Take the entries that follow and return exactly the lines from the one holding "E opusul recompensei." through the one holding "завещания. При оформлении", both included. Nothing else is needed.
※
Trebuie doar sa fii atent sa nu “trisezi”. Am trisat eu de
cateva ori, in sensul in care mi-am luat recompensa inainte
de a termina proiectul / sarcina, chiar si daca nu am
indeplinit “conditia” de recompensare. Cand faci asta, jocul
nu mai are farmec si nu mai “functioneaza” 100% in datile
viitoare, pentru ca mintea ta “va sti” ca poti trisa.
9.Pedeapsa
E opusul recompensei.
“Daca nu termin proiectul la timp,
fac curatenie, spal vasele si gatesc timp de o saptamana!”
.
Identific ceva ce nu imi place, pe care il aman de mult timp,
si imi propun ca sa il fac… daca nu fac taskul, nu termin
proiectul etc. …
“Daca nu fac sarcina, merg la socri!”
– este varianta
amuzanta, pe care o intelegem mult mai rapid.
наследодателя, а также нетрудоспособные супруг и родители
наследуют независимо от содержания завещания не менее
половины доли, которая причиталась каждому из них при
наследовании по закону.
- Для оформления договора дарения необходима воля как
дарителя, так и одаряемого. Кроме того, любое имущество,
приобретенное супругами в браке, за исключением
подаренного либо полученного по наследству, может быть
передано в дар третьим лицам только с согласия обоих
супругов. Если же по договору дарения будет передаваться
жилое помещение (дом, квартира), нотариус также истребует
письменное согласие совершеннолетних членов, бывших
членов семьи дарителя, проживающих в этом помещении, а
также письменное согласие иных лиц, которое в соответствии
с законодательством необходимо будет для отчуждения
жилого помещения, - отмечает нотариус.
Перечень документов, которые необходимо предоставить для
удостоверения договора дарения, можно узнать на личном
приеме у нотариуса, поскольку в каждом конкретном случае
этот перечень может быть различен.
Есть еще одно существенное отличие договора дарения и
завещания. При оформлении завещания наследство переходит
※
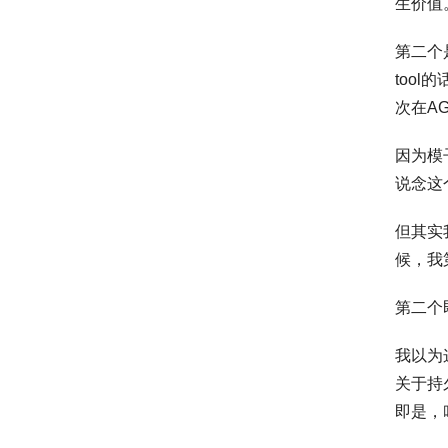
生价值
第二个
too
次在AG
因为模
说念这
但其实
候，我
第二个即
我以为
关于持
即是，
※
- [RESULT]
E opusul recompensei.
“Daca nu termin proiectul la timp,
fac curatenie, spal vasele si gatesc timp de o saptamana!”
.
Identific ceva ce nu imi place, pe care il aman de mult timp,
si imi propun ca sa il fac… daca nu fac taskul, nu termin
proiectul etc. …
“Daca nu fac sarcina, merg la socri!”
– este varianta
amuzanta, pe care o intelegem mult mai rapid.
наследодателя, а также нетрудоспособные супруг и родители
наследуют независимо от содержания завещания не менее
половины доли, которая причиталась каждому из них при
наследовании по закону.
- Для оформления договора дарения необходима воля как
дарителя, так и одаряемого. Кроме того, любое имущество,
приобретенное супругами в браке, за исключением
подаренного либо полученного по наследству, может быть
передано в дар третьим лицам только с согласия обоих
супругов. Если же по договору дарения будет передаваться
жилое помещение (дом, квартира), нотариус также истребует
письменное согласие совершеннолетних членов, бывших
членов семьи дарителя, проживающих в этом помещении, а
также письменное согласие иных лиц, которое в соответствии
с законодательством необходимо будет для отчуждения
жилого помещения, - отмечает нотариус.
Перечень документов, которые необходимо предоставить для
удостоверения договора дарения, можно узнать на личном
приеме у нотариуса, поскольку в каждом конкретном случае
этот перечень может быть различен.
Есть еще одно существенное отличие договора дарения и
завещания. При оформлении завещания наследство переходит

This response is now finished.